Like the city in Canton, moreover, the school district cannot rely on its
employees to come pre-equipped with legal knowledge. Just as “[t]here is no
reason to assume police academy applicants are familiar with the constitu-
tional constraints on the use of deadly force,” Connick, 563 U.S. at 64, there is
no reason to expect that school district employees automatically understand
the constitutional constraints on searching a student’s person. After all, public
school officials are generally no better equipped than police officers “to find,
interpret, and apply legal principles.” Id. at 70. To the extent the school district
disagrees with this assessment, of course, it is free to present contrary evidence
at summary judgment or at trial.

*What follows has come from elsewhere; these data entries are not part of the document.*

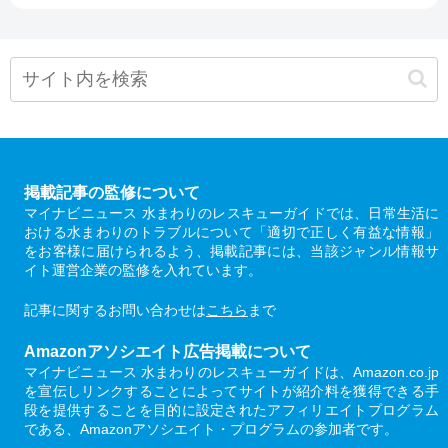
掲載記事の監修について
マイナビニュース 水まわりのレスキューガイドでは、日常生活に
おける水まわりのトラブルについて「適切で正しく有益な情報」
をお客様に届けられるよう、掲載記事には、当該ジャンル情報サ
イト運営企業の監修を入れています。
記事に関するお問い合わせは
こちら
まで
Amazonアソシエイト広告掲載について
マイナビニュース 水まわりのレスキューガイドは、Amazon.co.jp
を宣伝しリンクすることによってサイトが紹介料を獲得できる手
段を提供することを目的に設定されたアフィリエイトプログラム
である、Amazonアソシエイト・プログラムの参加者です。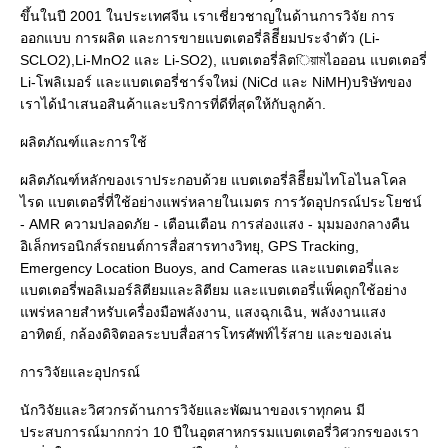
ขึ้นในปี 2001 ในประเทศจีน เราเชี่ยวชาญในด้านการวิจัย การ
ออกแบบ การผลิต และการขายแบตเตอรี่ลิธีียมประจําตัว (Li-
SCLO2),Li-MnO2 และ Li-SO2), แบตเตอรี่ลิตিয়ামไอออน แบตเตอรี่ 
Li-โพลิเมอร์ และแบตเตอรี่ชาร์จใหม่ (NiCd และ NiMH)บริษัทของ
เราได้นําเสนอสินค้าและบริการที่ดีที่สุดให้กับลูกค้า.

ผลิตภัณฑ์และการใช้

ผลิตภัณฑ์หลักของเราประกอบด้วย แบตเตอรี่ลิธีียมไทโอไนลโคล
ไรด แบตเตอรี่ที่ใช้อย่างแพร่หลายในเมตร การวัดอุปกรณ์ประโยชน์ 
- AMR ความปลอดภัย - เตือนเตือน การส่องแสง - มุมมองกลางคืน 
อิเล็กทรอนิกส์รถยนต์การสื่อสารทางวิทยุ, GPS Tracking, 
Emergency Location Buoys, and Cameras และแบตเตอรี่และ
แบตเตอรี่พอลิเมอร์ลิตียมและลิตียม และแบตเตอรี่แพ็คถูกใช้อย่าง
แพร่หลายสําหรับเครื่องมือพลังงาน, แสงฉุกเฉิน, พลังงานแสง
อาทิตย์, กล้องดิจิตอลระบบสื่อสารโทรศัพท์ไร้สาย และของเล่น

การวิจัยและอุปกรณ์

นักวิจัยและวิศวกรด้านการวิจัยและพัฒนาของเราทุกคน มี
ประสบการณ์มากกว่า 10 ปีในอุตสาหกรรมแบตเตอรี่วิศวกรของเรา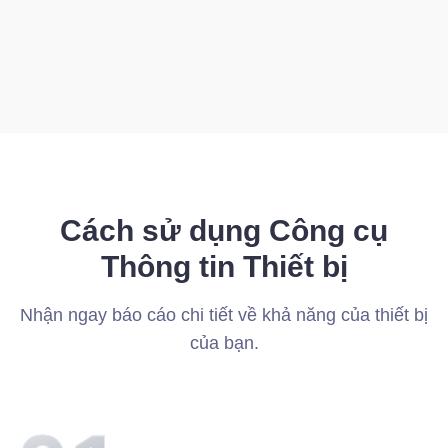
Cách sử dụng Công cụ
Thông tin Thiết bị
Nhận ngay báo cáo chi tiết về khả năng của thiết bị
của bạn.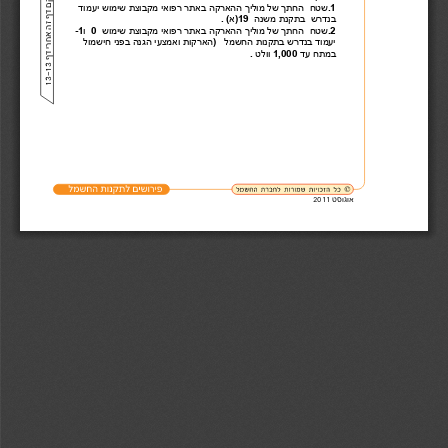
יש
3
.1
שטח
החתך
של
מוליך
ההארקה
באתר
רפואי
מקבוצת
שימוש
יעמוד
בנדרש
בתקנת
משנה
)19  
א
. (
.2
שטח
החתך
של
מוליך
ההארקה
באתר
רפואי
מקבוצת
שימוש
  0  
ו
-1
יעמוד
בנדרש
בתקנות
החשמל
)   
הארקות
ואמצעי
הגנה
בפני
חישמול
במתח
עד
 1,000 
וולט
.
ל
מ
ק
ם
ד
ף
ז
ה
א
ח
ר
י 
ד
ף
1
3
-
1
אוגוסט 
2011 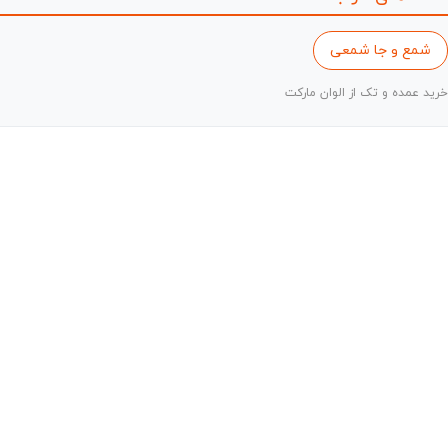
شمع و جا شمعی
خرید عمده و تک از الوان مارکت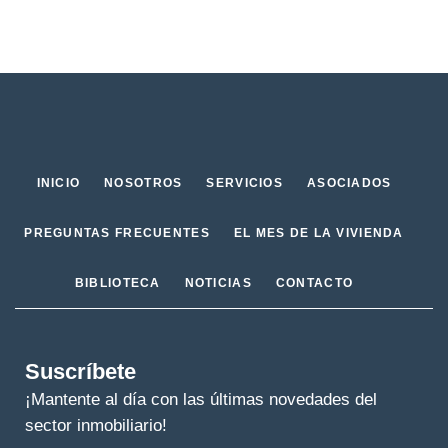
INICIO
NOSOTROS
SERVICIOS
ASOCIADOS
PREGUNTAS FRECUENTES
EL MES DE LA VIVIENDA
BIBLIOTECA
NOTICIAS
CONTACTO
Suscríbete
¡Mantente al día con las últimas novedades del
sector inmobiliario!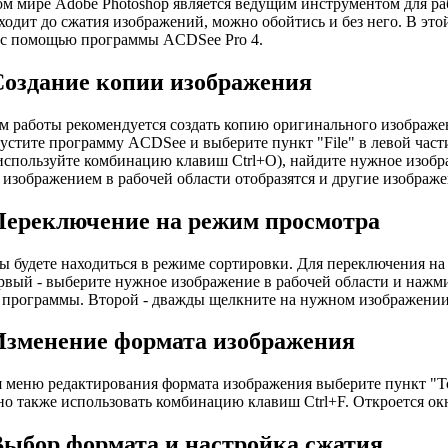
м мире Adobe Photoshop является ведущим инструментом для ра
оходит до сжатия изображений, можно обойтись и без него. В это
 с помощью программы ACDSee Pro 4.
Создание копии изображения
м работы рекомендуется создать копию оригинального изображен
пустите программу ACDSee и выберите пункт "File" в левой част
используйте комбинацию клавиш Ctrl+O), найдите нужное изобр
изображением в рабочей области отобразятся и другие изображе
Переключение на режим просмотра
ы будете находиться в режиме сортировки. Для переключения на
рвый - выберите нужное изображение в рабочей области и нажми
 программы. Второй - дважды щелкните на нужном изображении
Изменение формата изображения
 меню редактирования формата изображения выберите пункт "Tools
но также использовать комбинацию клавиш Ctrl+F. Откроется окно
Выбор формата и настройка сжатия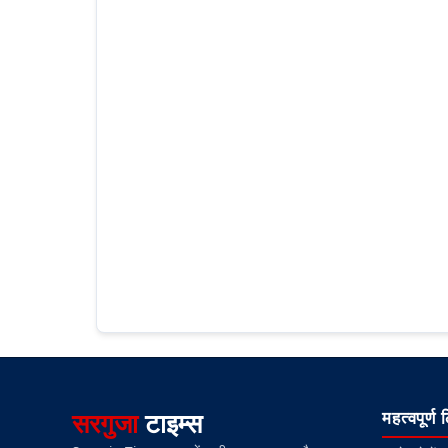
सरगुजा
टाइम्स
महत्वपूर्ण 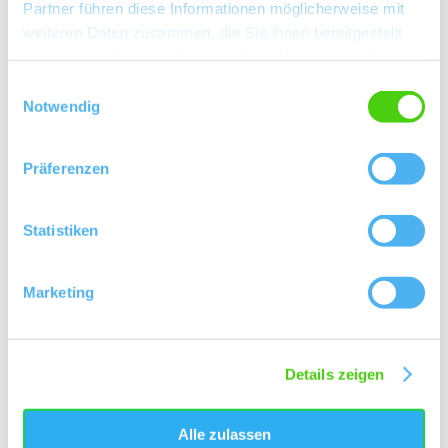
Partner führen diese Informationen möglicherweise mit
weiteren Daten zusammen, die Sie ihnen bereitgestellt
haben oder die sie im Rahmen Ihrer Nutzung der Dienste
gesammelt haben.
Einwilligungsauswahl
Notwendig
Kontakt
Präferenzen
Statistiken
Marketing
Details zeigen
Alle zulassen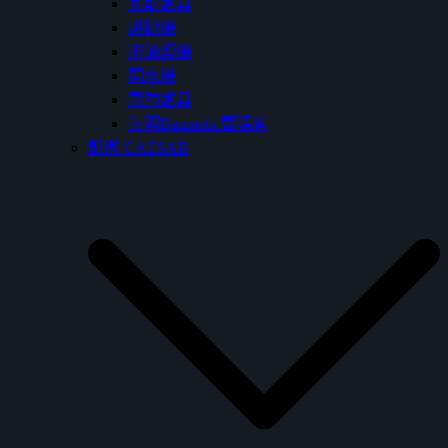
瓦斯爐具
烘碗機
排油煙機
開水機
電陶爐具
英國Baumatic寶瑪客
凱撒 CAESAR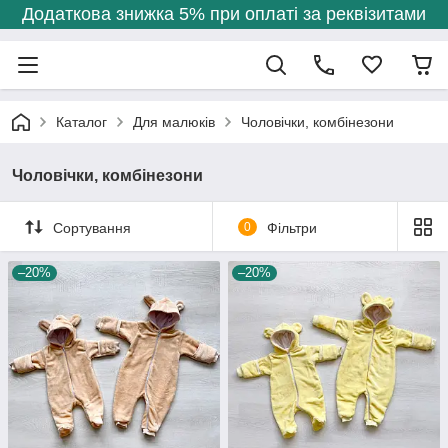
Додаткова знижка 5% при оплаті за реквізитами
Каталог
Для малюків
Чоловічки, комбінезони
Чоловічки, комбінезони
Сортування
0
Фільтри
–20%
–20%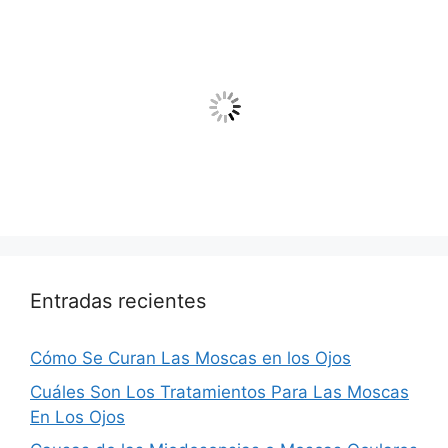
Entradas recientes
Cómo Se Curan Las Moscas en los Ojos
Cuáles Son Los Tratamientos Para Las Moscas
En Los Ojos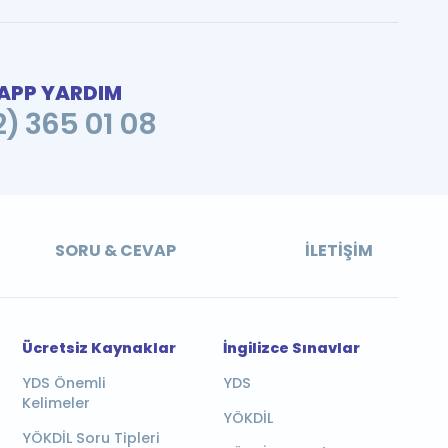
PP YARDIM
2) 365 01 08
SORU & CEVAP
İLETIŞIM
Ücretsiz Kaynaklar
İngilizce Sınavlar
YDS Önemli
YDS
Kelimeler
YÖKDİL
YÖKDİL Soru Tipleri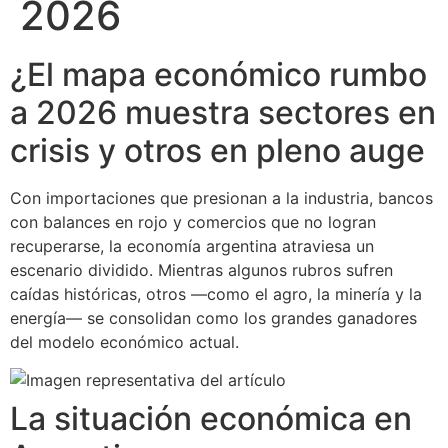
2026
¿El mapa económico rumbo
a 2026 muestra sectores en
crisis y otros en pleno auge
Con importaciones que presionan a la industria, bancos
con balances en rojo y comercios que no logran
recuperarse, la economía argentina atraviesa un
escenario dividido. Mientras algunos rubros sufren
caídas históricas, otros —como el agro, la minería y la
energía— se consolidan como los grandes ganadores
del modelo económico actual.
La situación económica en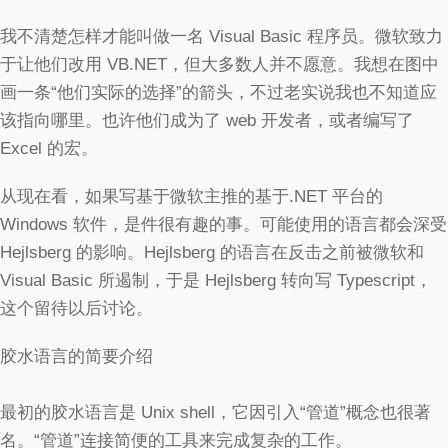
我不清楚怎样才能叫做一名 Visual Basic 程序员。微软致力
于让他们改用 VB.NET，但大多数人并不愿意。我想在图中
画一条“他们实际的选择”的箭头，不过老实说我也不知道应
该指向哪里。也许他们成为了 web 开发者，或者编写了
Excel 的宏。
从现在看，如果写基于微软主推的基于.NET 平台的
Windows 软件，是件很有趣的事。可能使用的语言都会深受
Hejlsberg 的影响。Hejlsberg 的语言在反击之前被微软和
Visual Basic 所遏制，于是 Hejlsberg 转向写 Typescript，
这个留待以后讨论。
胶水语言的简要介绍
最初的胶水语言是 Unix shell，它因引入“管道”概念也很著
名。“管道”连接简便的工具来完成复杂的工作。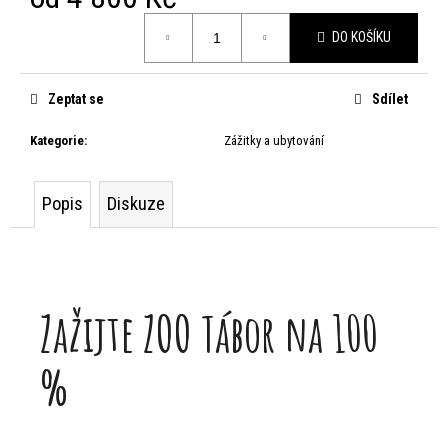
m
Měrná
DO KOŠÍKU
e
cena:
Zeptat se
Sdílet
Kategorie
:
Zážitky a ubytování
Popis
Diskuze
Zažijte ZOO Tábor na 100
%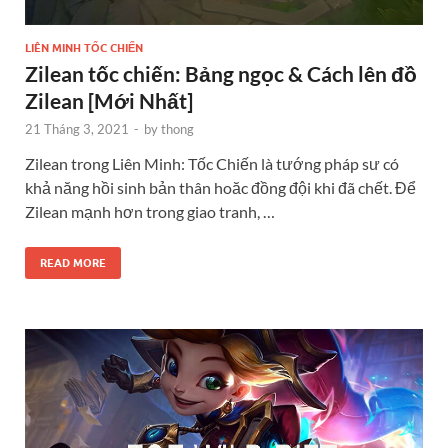
LIÊN MINH TỐC CHIẾN
Zilean tốc chiến: Bảng ngọc & Cách lên đồ
Zilean [Mới Nhất]
21 Tháng 3, 2021
-
by
thong
Zilean trong Liên Minh: Tốc Chiến là tướng pháp sư có
khả năng hồi sinh bản thân hoăc đồng đội khi đã chết. Để
Zilean mạnh hơn trong giao tranh, …
READ MORE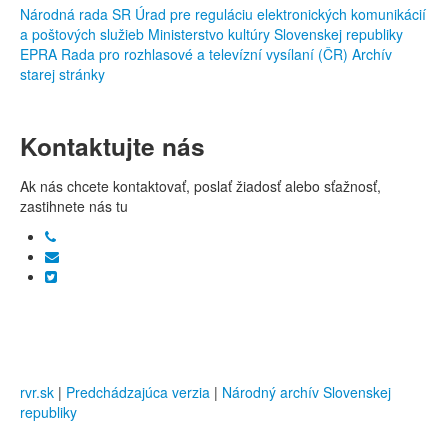
Národná rada SR
Úrad pre reguláciu elektronických komunikácií
a poštových služieb
Ministerstvo kultúry Slovenskej republiky
EPRA
Rada pro rozhlasové a televízní vysílaní (ČR)
Archív
starej stránky
Kontaktujte nás
Ak nás chcete kontaktovať, poslať žiadosť alebo sťažnosť,
zastihnete nás tu
rvr.sk
|
Predchádzajúca verzia
|
Národný archív Slovenskej
republiky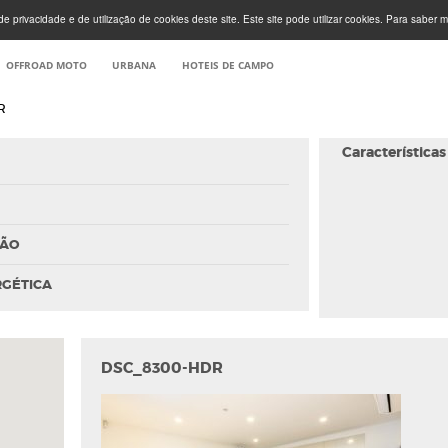
e privacidade e de utilização de cookies deste site. Este site pode utilizar cookies. Para saber m
OFFROAD MOTO
URBANA
HOTEIS DE CAMPO
R
Características
ÇÃO
RGÉTICA
DSC_8300-HDR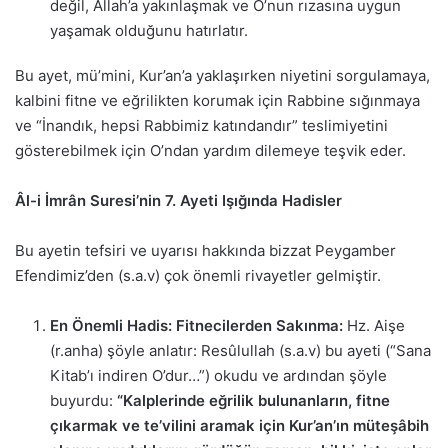
değil, Allah’a yakınlaşmak ve O’nun rızasına uygun
yaşamak olduğunu hatırlatır.
Bu ayet, mü’mini, Kur’an’a yaklaşırken niyetini sorgulamaya,
kalbini fitne ve eğrilikten korumak için Rabbine sığınmaya
ve “İnandık, hepsi Rabbimiz katındandır” teslimiyetini
gösterebilmek için O’ndan yardım dilemeye teşvik eder.
Âl-i İmrân Suresi’nin 7. Ayeti Işığında Hadisler
Bu ayetin tefsiri ve uyarısı hakkında bizzat Peygamber
Efendimiz’den (s.a.v) çok önemli rivayetler gelmiştir.
En Önemli Hadis: Fitnecilerden Sakınma:
Hz. Aişe
(r.anha) şöyle anlatır: Resûlullah (s.a.v) bu ayeti (“Sana
Kitab’ı indiren O’dur…”) okudu ve ardından şöyle
buyurdu:
“Kalplerinde eğrilik bulunanların, fitne
çıkarmak ve te’vilini aramak için Kur’an’ın müteşâbih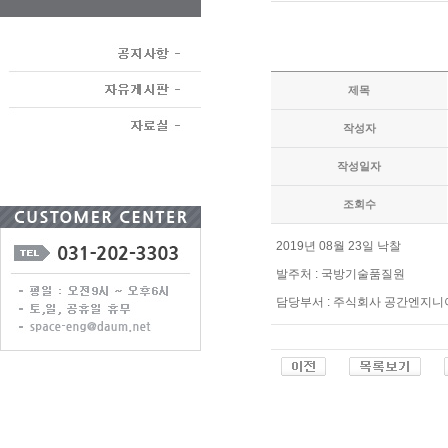
제목
작성자
작성일자
조회수
2019년 08월 23일 낙찰
발주처 : 국방기술품질원
담당부서 : 주식회사 공간엔지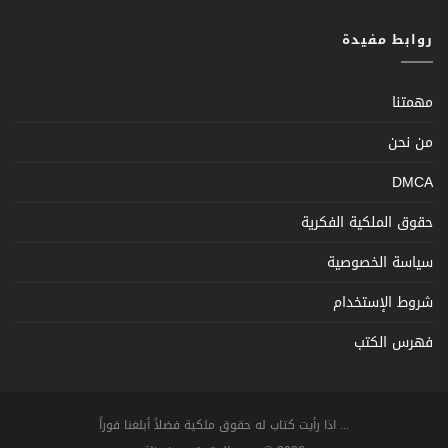
روابط مفيدة
مهمتنا
من نحن
DMCA
حقوق الملكية الفكرية
سياسة الخصوصية
شروط الإستخدام
فهرس الكتب
... اذا رأيت كتاب له حقوق ملكية فضلاً أبلغنا فوراً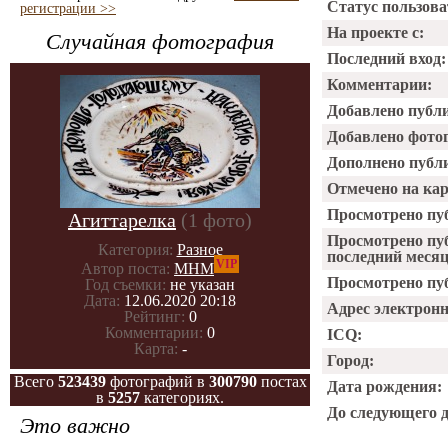
Статус пользова
регистрации >>
На проекте с:
Случайная фотография
Последний вход:
Комментарии:
Добавлено публ
Добавлено фото
Дополнено публ
Отмечено на ка
Просмотрено пу
Агиттарелка
(1 фото)
Просмотрено пу
Категория:
Разное
последний месяц
VIP
Автор поста:
МНМ
Просмотрено пуб
Год съемки:
не указан
Дата:
12.06.2020 20:18
Адрес электрон
Рейтинг:
0
Комментарии:
0
ICQ:
Карта:
-
Город:
Всего
523439
фотографий в
300790
постах
Дата рождения:
в
5257
категориях.
До следующего 
Это важно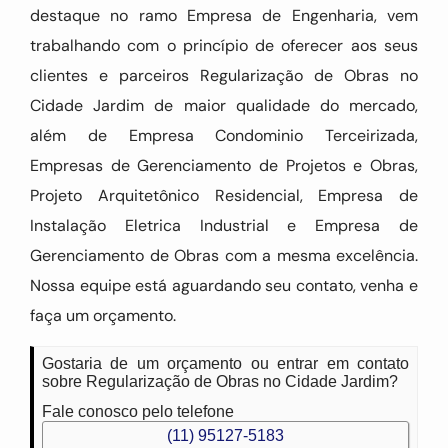
destaque no ramo Empresa de Engenharia, vem
trabalhando com o princípio de oferecer aos seus
clientes e parceiros Regularização de Obras no
Cidade Jardim de maior qualidade do mercado,
além de Empresa Condominio Terceirizada,
Empresas de Gerenciamento de Projetos e Obras,
Projeto Arquitetônico Residencial, Empresa de
Instalação Eletrica Industrial e Empresa de
Gerenciamento de Obras com a mesma excelência.
Nossa equipe está aguardando seu contato, venha e
faça um orçamento.
Gostaria de um orçamento ou entrar em contato
sobre Regularização de Obras no Cidade Jardim?
Fale conosco pelo telefone
(11) 95127-5183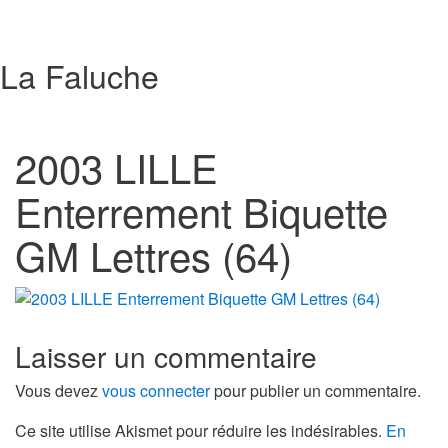
La Faluche
2003 LILLE
Enterrement Biquette
GM Lettres (64)
Laisser un commentaire
Vous devez
vous connecter
pour publier un commentaire.
Ce site utilise Akismet pour réduire les indésirables.
En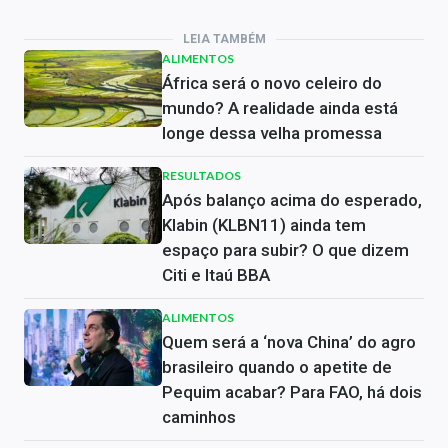
LEIA TAMBÉM
ALIMENTOS
África será o novo celeiro do
mundo? A realidade ainda está
longe dessa velha promessa
RESULTADOS
Após balanço acima do esperado,
Klabin (KLBN11) ainda tem
espaço para subir? O que dizem
Citi e Itaú BBA
ALIMENTOS
Quem será a ‘nova China’ do agro
brasileiro quando o apetite de
Pequim acabar? Para FAO, há dois
caminhos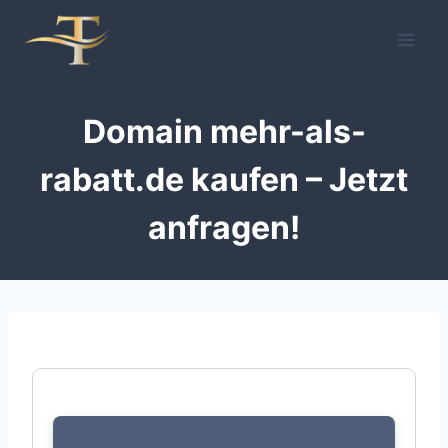
Zum
Inhalt
springen
Domain mehr-als-
rabatt.de kaufen – Jetzt
anfragen!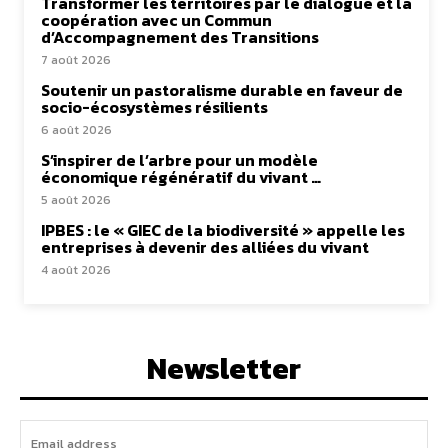
Transformer les territoires par le dialogue et la
coopération avec un Commun
d’Accompagnement des Transitions
7 août 2026
Soutenir un pastoralisme durable en faveur de
socio-écosystèmes résilients
6 août 2026
S’inspirer de l’arbre pour un modèle
économique régénératif du vivant …
5 août 2026
IPBES : le « GIEC de la biodiversité » appelle les
entreprises à devenir des alliées du vivant
4 août 2026
Newsletter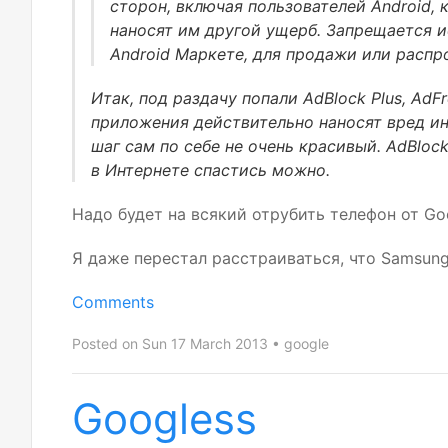
сторон, включая пользователей Android, 
наносят им другой ущерб. Запрещается и
Android Маркете, для продажи или распр
Итак, под раздачу попали AdBlock Plus, AdF
приложения действительно наносят вред и
шаг сам по себе не очень красивый. AdBlock
в Интернете спастись можно.
Надо будет на всякий отрубить телефон от Goo
Я даже перестал расстраиваться, что Samsun
Comments
Posted on Sun 17 March 2013
google
Googless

But at the pleading stage, this unremarkable
conclusion finds adequate support in both “experience and common sense,” Iq-
bal, 556 U.S. at 679, and in the factual allegations that not one of Higgins, the
school police officer, or the nurse realized the search might be unconstitutional,
and that even the school’s principal—who was tasked with disciplining Higgins
for conducting an unlawful search—still failed to diagnose the search’s serious
constitutional defects, compare supra Part I–C, with supra Part III–A. The
amended complaint thus plausibly alleges that, “in the absence of training,
there is no way for [school officials] to obtain the legal knowledge they require.”
Connick, 563 U.S. at 64.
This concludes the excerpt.